Macular thickness was measured manually at the two thickest points in the parafovea, defined following manual segmentation of the central horizontal scan ‐ slice 122 (see Supplementary Information for additional description). Foveal thickness (at the foveal pit) and macular thickness (taken at the two thickest points of the parafovea) were used to compute the fovea‐to‐macula thickness ratio.

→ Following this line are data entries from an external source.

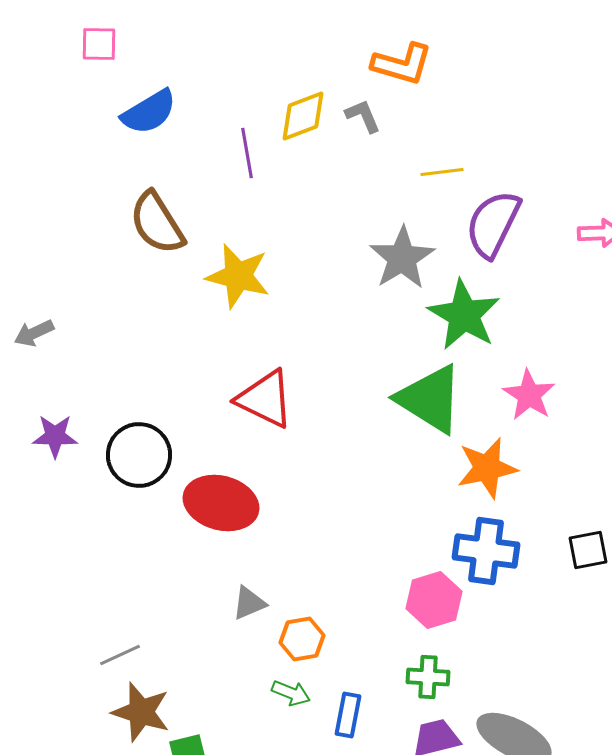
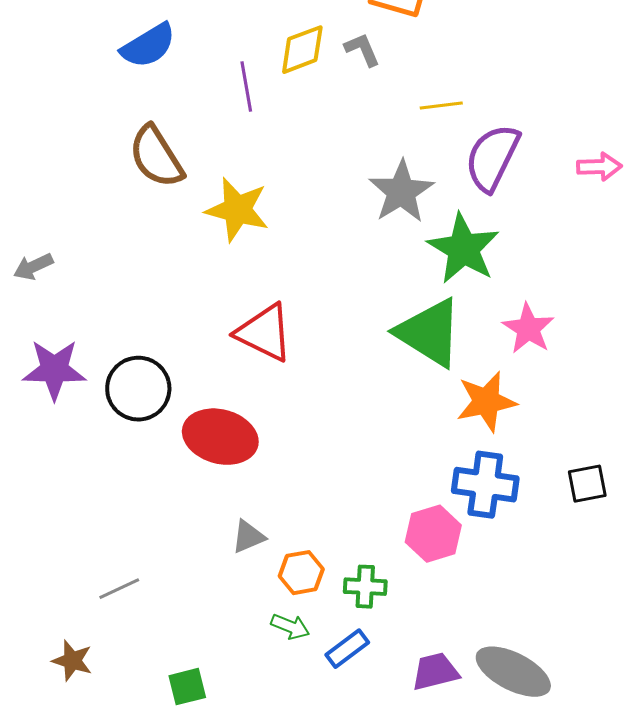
purple star: (55, 436) -> (54, 370), size x1.4
green cross: (428, 677) -> (365, 587), moved
brown star: (141, 712) -> (72, 661), moved, size x0.7
blue rectangle: (348, 715) -> (347, 649), turned 42

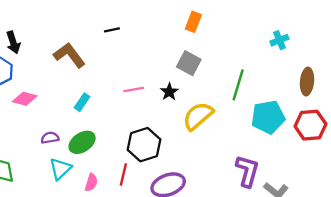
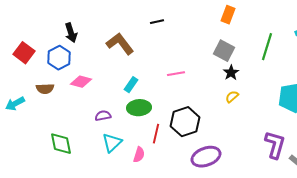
green line: (238, 85) -> (267, 47), moved
black star: (169, 92) -> (231, 73), moved
yellow semicircle: (198, 116) -> (232, 97), size x0.5
green ellipse: (82, 142) -> (139, 108), moved, turned 30
red line: (123, 174) -> (156, 134), moved

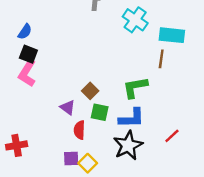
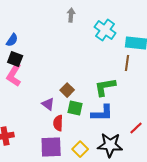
black star: (128, 145) -> (110, 145), moved, turned 30
purple square: (71, 158) -> (51, 147), size x1.6
yellow square: (88, 163) -> (80, 149), moved

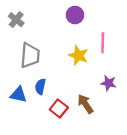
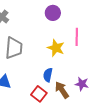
purple star: (108, 83) -> (82, 84), moved
blue semicircle: (40, 87) -> (48, 75), moved

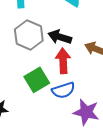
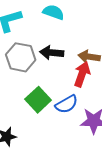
red arrow: (63, 61) -> (82, 74), moved, turned 35

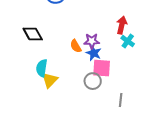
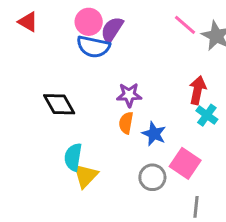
purple star: (92, 41) -> (129, 95), moved
orange semicircle: (76, 46) -> (126, 123), turned 40
pink square: (102, 68) -> (185, 163), moved, turned 30

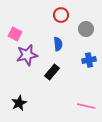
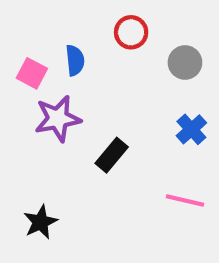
blue semicircle: (58, 44) -> (75, 60), moved
blue cross: (89, 60) -> (191, 129), turned -32
pink line: (86, 106) -> (185, 201), moved

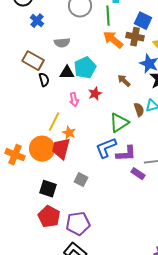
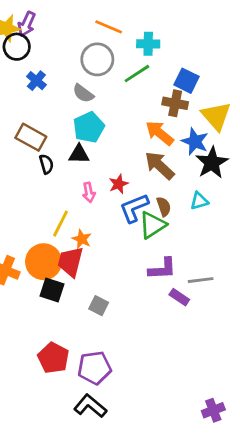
green line: (108, 16) -> (137, 74), turned 60
orange arrow: (113, 40) -> (160, 133), moved
gray semicircle: (62, 43) -> (83, 93), moved, turned 42
cyan pentagon: (85, 68) -> (89, 127), moved
brown arrow: (124, 81) -> (160, 166), size x1.6
brown semicircle: (139, 110) -> (164, 207), moved
blue L-shape: (106, 148) -> (134, 208), moved
black square: (48, 189) -> (52, 290), moved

Microvasculature and structural measures were taken from the same scan, to maintain spatial correspondence between these measures. The Supplementary Information methods file provides detailed descriptions of the segmentation and structural measurements.

RESULTS

The final sample included 86 participants, 35 males (41%) and 51 females (59%). The mean age of the participants was 12.4 years (SD = 2.5); ethnicities were Caucasian (n = 68), East Asian (n = 4), West Asian (n = 12) and African (n = 2). The mean axial length was 23.1 mm (SD = 0.86), mean intraocular pressure (IOP) was 16.1 mmHg (SD = 3.7) and mean best‐corrected acuity was −0.10 logMAR (SD = 0.09). The mean spherical equivalent refractive error was +0.59 D (SD = 1.3). Table 1 summarises the OCTA results for the 3 × 3 mm scan at the macula.

TABLE 1.

Summary of measurements performed at the macula.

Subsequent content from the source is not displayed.